Let $\mathcal{C}$ be the set of smooth curves emanating from $0$, parameterised by arc length. Consider the sets
\[
\mathcal{C}_{a,k}^\varepsilon = \{\gamma \in \mathcal{C}; |\nabla f(\gamma(t))| \geq at^k \; \forall \; t \in [0,\varepsilon) \},
\]
\[
X_{a,k}^\varepsilon = \cup_{\gamma \in \mathcal{C}_{a,k}^\varepsilon} \gamma([0,\varepsilon)).
\]
Clearly the Lojasiewicz inequality holds inside any such set $X_{a,k}^\varepsilon$, even for a function which is not analytic. Thus the sequence $x_n$ is eventually outside $X_{a,k}^\varepsilon$ for any $k \in N$ arbitrarily large and any $a,\varepsilon$ arbitrarily small. Intuitively, we might guess that the sequence $x_n$ is (in some approriate sense) asymptoting to the analytic variety
\[
Z(\nabla T) = \{x: \nabla T = 0\}.
\]
If the sequence $x_n$ lies on an analytic curve through the origin, then on that curve we must have $\nabla T = 0$. The analytic variety $Z(\nabla T)$ admits a Whitney stratification into a finite number of analytic manifolds at $0$. We hope that we can arrange that the sequence $x_n$ is asymptoting to $Z(\nabla T)$ faster than any given polynomial in $r$. From a previous post, we know this is not true for an arbitrary sequence.
Since $T$ and $\nabla T$ are analytic they satisfy Lojasiewicz inequalities. One form of which is
\[
\|\nabla T(x)\| \ge C\, \mathrm{dist}(x,Z(\nabla T))^\alpha,
\]
\[
\|T(x)\| \ge C\, \mathrm{dist}(x,Z(T))^\alpha.
\]
Note that $Z(T)$ contains $Z(\nabla T)$ so we can use $Z(T)$ for both.

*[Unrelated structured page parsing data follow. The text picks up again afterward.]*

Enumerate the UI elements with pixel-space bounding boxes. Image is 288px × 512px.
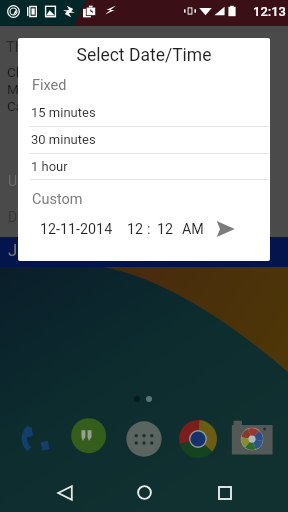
button[interactable]: Camera bbox=[231, 420, 273, 456]
staticText: 12 bbox=[157, 221, 174, 238]
staticText: 15 minutes bbox=[31, 105, 96, 120]
staticText: J bbox=[8, 241, 18, 261]
staticText: 1 hour bbox=[31, 159, 68, 174]
staticText: Fixed bbox=[32, 77, 67, 94]
button[interactable]: Home bbox=[126, 474, 163, 511]
staticText: 12-11-2014 bbox=[40, 221, 113, 238]
staticText: M bbox=[7, 81, 19, 97]
button[interactable]: Apps bbox=[126, 421, 162, 457]
staticText: AM bbox=[182, 221, 204, 238]
staticText: 12 bbox=[127, 221, 144, 238]
staticText: Th bbox=[6, 38, 23, 55]
staticText: Custom bbox=[32, 191, 83, 208]
staticText: Ca bbox=[7, 98, 24, 114]
button[interactable]: 15 minutes bbox=[18, 97, 270, 124]
staticText: Cl bbox=[7, 64, 20, 80]
button[interactable]: Send bbox=[212, 216, 238, 242]
button[interactable]: 12 bbox=[127, 218, 185, 242]
button[interactable]: Phone bbox=[19, 421, 57, 457]
staticText: : bbox=[147, 221, 151, 238]
staticText: U bbox=[8, 173, 18, 190]
button[interactable]: AM bbox=[182, 218, 204, 242]
button[interactable]: 12-11-2014 bbox=[40, 218, 113, 242]
staticText: D bbox=[8, 209, 18, 226]
button[interactable]: Recents bbox=[206, 474, 243, 511]
button[interactable]: Back bbox=[46, 474, 83, 511]
button[interactable]: 30 minutes bbox=[18, 124, 270, 151]
button[interactable]: Hangouts bbox=[71, 418, 107, 454]
button[interactable]: 1 hour bbox=[18, 151, 270, 178]
staticText: 12:13 bbox=[253, 4, 287, 19]
staticText: Select Date/Time bbox=[18, 45, 270, 66]
staticText: 30 minutes bbox=[31, 132, 96, 147]
button[interactable]: Chrome bbox=[179, 420, 217, 458]
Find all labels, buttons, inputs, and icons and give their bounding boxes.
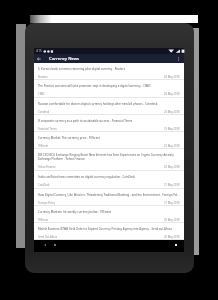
staticText: Currency Markets: hit weekly currency be… [38, 210, 112, 214]
staticText: Mobile Business BTWA Field Order to Expa… [38, 227, 172, 231]
staticText: 4:15 [36, 49, 42, 53]
staticText: 24 May 2018 [164, 92, 180, 96]
staticText: How Digital Currency, Like Bitcoin is Th… [38, 193, 180, 197]
button[interactable]: S. Korea's bank connects returning pilot… [34, 63, 184, 80]
button[interactable]: Back [42, 242, 47, 247]
button[interactable]: Russian comfortable for devices digital … [34, 98, 184, 115]
staticText: If corporate currency as a path to susta… [38, 119, 133, 123]
staticText: Coindesk [38, 110, 50, 114]
staticText: CoinDesk [38, 183, 50, 187]
staticText: FXStreet [38, 144, 49, 148]
staticText: Send Out Africa [38, 235, 57, 239]
staticText: India conflicted new committee on digita… [38, 175, 136, 179]
staticText: Russian comfortable for devices digital … [38, 102, 158, 106]
staticText: 21 May 2018 [164, 201, 180, 205]
staticText: CNBC [38, 92, 45, 96]
staticText: 20 May 2018 [164, 218, 180, 222]
staticText: S. Korea's bank connects returning pilot… [38, 67, 126, 71]
button[interactable]: India conflicted new committee on digita… [34, 171, 184, 189]
staticText: FXStreet [38, 218, 49, 222]
button[interactable]: More options [174, 54, 183, 63]
staticText: 24 May 2018 [164, 75, 180, 79]
button[interactable]: Currency Market: The currency price - FX… [34, 132, 184, 149]
staticText: Yahoo Finance [38, 165, 56, 169]
button[interactable]: Recent apps [173, 242, 178, 247]
staticText: 23 May 2018 [164, 110, 180, 114]
button[interactable]: Back [34, 54, 43, 63]
button[interactable]: Currency Markets: hit weekly currency be… [34, 206, 184, 223]
button[interactable]: Mobile Business BTWA Field Order to Expa… [34, 223, 184, 240]
staticText: The Positive outcome will take promoter … [38, 84, 151, 88]
staticText: 20 May 2018 [164, 235, 180, 239]
button[interactable]: If corporate currency as a path to susta… [34, 115, 184, 132]
staticText: Reuters [38, 75, 48, 79]
button[interactable]: Home [52, 242, 57, 247]
button[interactable]: BIS CEO BCG Exchange Ringing Brexit New … [34, 149, 184, 171]
staticText: 22 May 2018 [164, 144, 180, 148]
staticText: BIS CEO BCG Exchange Ringing Brexit New … [38, 153, 180, 161]
staticText: 23 May 2018 [164, 127, 180, 131]
staticText: 21 May 2018 [164, 183, 180, 187]
button[interactable]: The Positive outcome will take promoter … [34, 80, 184, 98]
staticText: Financial Times [38, 127, 57, 131]
button[interactable]: How Digital Currency, Like Bitcoin is Th… [34, 189, 184, 206]
staticText: Currency Market: The currency price - FX… [38, 136, 100, 140]
staticText: Foreign Policy [38, 201, 55, 205]
staticText: 22 May 2018 [164, 165, 180, 169]
staticText: Currency News [49, 56, 80, 62]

We also use suboptimal constants in exchange for the simplicity of having the same constants in both inequalities.
$\bf{Theorem:}$ A non-analytic function $f = T + \omega:\mathbb{R}^n \to \mathbb{R}$ satisfies the Lojasiewicz inequality if the flat or non-analytic part $\omega$ satisfies
\[
\lim_{x \to 0} \frac{\,|\omega(x)| + \|\nabla \omega(x)\|\,}{\operatorname{dist}(x,Z(T))^N} \;=\; 0
\]
for all positive integers $N$. The same Lojasiewicz exponent as for $T$ may be used.

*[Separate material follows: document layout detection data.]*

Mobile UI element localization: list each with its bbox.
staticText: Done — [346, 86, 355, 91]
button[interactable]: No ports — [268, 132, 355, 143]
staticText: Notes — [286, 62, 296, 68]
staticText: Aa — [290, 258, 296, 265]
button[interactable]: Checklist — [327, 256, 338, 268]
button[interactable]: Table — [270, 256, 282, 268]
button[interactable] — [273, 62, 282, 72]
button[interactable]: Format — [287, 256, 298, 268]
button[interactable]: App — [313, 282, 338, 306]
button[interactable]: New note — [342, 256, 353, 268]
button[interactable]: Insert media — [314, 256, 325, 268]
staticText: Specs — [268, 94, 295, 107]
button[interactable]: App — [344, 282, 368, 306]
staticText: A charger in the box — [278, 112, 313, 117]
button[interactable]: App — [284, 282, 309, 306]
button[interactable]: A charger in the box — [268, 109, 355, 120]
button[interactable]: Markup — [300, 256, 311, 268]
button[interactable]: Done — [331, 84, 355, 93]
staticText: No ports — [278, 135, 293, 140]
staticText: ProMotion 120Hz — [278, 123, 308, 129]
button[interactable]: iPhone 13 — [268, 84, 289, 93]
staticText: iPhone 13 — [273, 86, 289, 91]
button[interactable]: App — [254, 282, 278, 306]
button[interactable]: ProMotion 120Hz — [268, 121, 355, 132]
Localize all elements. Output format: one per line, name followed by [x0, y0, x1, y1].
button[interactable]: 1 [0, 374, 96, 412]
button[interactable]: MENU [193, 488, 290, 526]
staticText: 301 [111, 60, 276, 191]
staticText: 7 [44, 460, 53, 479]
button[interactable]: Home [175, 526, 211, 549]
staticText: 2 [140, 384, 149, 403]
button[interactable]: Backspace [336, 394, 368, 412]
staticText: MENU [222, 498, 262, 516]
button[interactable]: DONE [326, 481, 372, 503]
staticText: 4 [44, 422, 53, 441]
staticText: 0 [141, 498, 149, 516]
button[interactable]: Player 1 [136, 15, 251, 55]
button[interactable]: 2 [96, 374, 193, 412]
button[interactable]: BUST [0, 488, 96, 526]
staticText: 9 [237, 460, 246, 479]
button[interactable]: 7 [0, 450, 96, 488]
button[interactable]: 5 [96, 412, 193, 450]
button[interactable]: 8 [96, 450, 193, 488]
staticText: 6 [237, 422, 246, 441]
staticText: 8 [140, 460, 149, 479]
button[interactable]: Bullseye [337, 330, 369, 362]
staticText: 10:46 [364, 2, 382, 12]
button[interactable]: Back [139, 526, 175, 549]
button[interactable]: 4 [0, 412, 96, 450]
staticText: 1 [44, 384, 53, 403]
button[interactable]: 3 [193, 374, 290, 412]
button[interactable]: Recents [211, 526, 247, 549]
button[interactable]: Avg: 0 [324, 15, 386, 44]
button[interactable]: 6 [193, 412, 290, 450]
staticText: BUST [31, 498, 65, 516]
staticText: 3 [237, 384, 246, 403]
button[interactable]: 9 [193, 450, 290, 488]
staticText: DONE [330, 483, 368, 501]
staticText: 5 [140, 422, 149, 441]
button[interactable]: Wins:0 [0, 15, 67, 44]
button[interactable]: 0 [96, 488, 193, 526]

It's important to realise that this condition is not satisfied by just any function with zero Taylor series at the origin.

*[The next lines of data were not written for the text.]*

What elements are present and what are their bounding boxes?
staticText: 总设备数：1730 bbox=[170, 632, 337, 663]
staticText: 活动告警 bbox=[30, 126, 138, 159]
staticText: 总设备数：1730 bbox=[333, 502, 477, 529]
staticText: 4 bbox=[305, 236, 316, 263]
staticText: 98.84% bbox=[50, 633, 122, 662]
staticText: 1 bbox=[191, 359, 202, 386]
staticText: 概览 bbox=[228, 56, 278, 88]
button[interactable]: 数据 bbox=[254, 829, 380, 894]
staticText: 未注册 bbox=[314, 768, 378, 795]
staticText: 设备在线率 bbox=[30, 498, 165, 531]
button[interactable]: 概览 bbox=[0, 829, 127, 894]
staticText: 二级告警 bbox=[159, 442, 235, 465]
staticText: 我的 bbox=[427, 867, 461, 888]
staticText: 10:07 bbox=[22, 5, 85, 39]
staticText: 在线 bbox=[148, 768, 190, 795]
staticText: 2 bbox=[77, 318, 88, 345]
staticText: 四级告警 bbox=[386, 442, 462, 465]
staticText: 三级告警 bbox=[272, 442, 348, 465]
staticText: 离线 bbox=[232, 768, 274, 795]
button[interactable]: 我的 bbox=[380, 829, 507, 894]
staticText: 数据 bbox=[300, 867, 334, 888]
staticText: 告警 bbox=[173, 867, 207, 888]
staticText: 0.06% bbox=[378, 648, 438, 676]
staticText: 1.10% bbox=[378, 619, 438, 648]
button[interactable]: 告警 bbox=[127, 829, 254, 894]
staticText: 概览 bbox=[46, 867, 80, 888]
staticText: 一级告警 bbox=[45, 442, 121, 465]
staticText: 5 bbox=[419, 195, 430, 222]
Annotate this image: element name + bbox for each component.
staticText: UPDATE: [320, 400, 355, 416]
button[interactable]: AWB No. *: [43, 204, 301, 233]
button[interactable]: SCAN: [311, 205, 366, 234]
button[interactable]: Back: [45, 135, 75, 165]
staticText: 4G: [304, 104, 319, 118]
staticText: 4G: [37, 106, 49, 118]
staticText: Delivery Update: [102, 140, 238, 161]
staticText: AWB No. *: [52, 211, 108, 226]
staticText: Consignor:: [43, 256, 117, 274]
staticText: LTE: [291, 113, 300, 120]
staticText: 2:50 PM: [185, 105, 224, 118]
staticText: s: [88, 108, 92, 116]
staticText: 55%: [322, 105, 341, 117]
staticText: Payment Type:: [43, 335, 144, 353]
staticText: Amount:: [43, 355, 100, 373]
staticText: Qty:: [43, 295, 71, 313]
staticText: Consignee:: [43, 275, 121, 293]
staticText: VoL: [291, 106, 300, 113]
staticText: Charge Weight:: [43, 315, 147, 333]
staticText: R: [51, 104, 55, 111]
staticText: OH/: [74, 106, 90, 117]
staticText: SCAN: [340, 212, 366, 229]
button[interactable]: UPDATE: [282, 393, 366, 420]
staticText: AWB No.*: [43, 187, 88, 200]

To derive the gradient inequality for $f=T+\omega$ under this assumption, fix a small parameter $\eta>0$. By our earlier argument, we can restrict attention to a polynomial neighbourhood $\mathcal{H}$ of $z(F)$ (so that $\operatorname{dist}(x,Z(f))\le r^k$ for some $k$). Then using our growth condition on $\omega$ and $\nabla \omega$ and the Lojasiewicz inequalities for $T$ and $\nabla T$, we can achieve that for all $x\in \mathcal{H}$,
\[
|\omega(x)| \le \eta\,|T(x)|, \qquad \|\nabla\omega(x)\| \le \eta\,\|\nabla T(x)\|.
\]
On $x\in \mathcal{H}$ the triangle inequality for $f$ implies
\[
|f(x)| = |T(x)+\omega(x)| \le |T(x)| + |\omega(x)| \le (1+\eta)\,|T(x)|,
\]
and for the gradients one has
\[
\|\nabla f(x)\| = \|\nabla T(x) + \nabla\omega(x)\| \ge \|\nabla T(x)\| - \|\nabla\omega(x)\| \ge (1-\eta)\,\|\nabla T(x)\|.
\]
Using the other form of the Lojasiewicz inequality for the analytic function $T$, there exist constants $c>0$ and $\rho \in \bigl[\tfrac{1}{2},1\bigr)$ such that
\[
\|\nabla T(x)\| \ge c\,|T(x)|^{\rho}
\]
for $x$ sufficiently close to the origin. Combining this estimate with the inequalities on $\mathcal{H}$ yields
\[
\|\nabla f(x)\| \ge (1-\eta)\,c\,|T(x)|^{\rho} \ge (1-\eta)\,c\,(1+\eta)^{-\rho}\,|f(x)|^{\rho}.
\]
Hence $f$ satisfies a Lojasiewicz inequality on $\mathcal{H}$:
\[
\|\nabla f(x)\| \ge c'\,|f(x)|^{\rho},\quad x \in \mathcal{H},
\]
where the modified constant is
\[
c' = \frac{(1-\eta)\,c}{(1+\eta)^{\rho}}.
\]
Since $\eta$ may be chosen arbitrarily small, the constant $c'$ can be made as close to $c$ as desired.